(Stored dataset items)
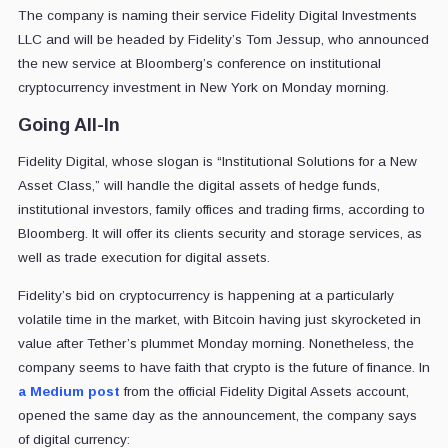
The company is naming their service Fidelity Digital Investments
LLC and will be headed by Fidelity’s Tom Jessup, who announced
the new service at Bloomberg’s conference on institutional
cryptocurrency investment in New York on Monday morning.
Going All-In
Fidelity Digital, whose slogan is “Institutional Solutions for a New
Asset Class,” will handle the digital assets of hedge funds,
institutional investors, family offices and trading firms, according to
Bloomberg. It will offer its clients security and storage services, as
well as trade execution for digital assets.
Fidelity’s bid on cryptocurrency is happening at a particularly
volatile time in the market, with Bitcoin having just skyrocketed in
value after Tether’s plummet Monday morning. Nonetheless, the
company seems to have faith that crypto is the future of finance. In
a Medium post
from the official Fidelity Digital Assets account,
opened the same day as the announcement, the company says
of digital currency:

What needs to be done - Only the lines from the one with "opened the same" through the final line above should be repeated, each exactly as written.

Final answer -
opened the same day as the announcement, the company says
of digital currency:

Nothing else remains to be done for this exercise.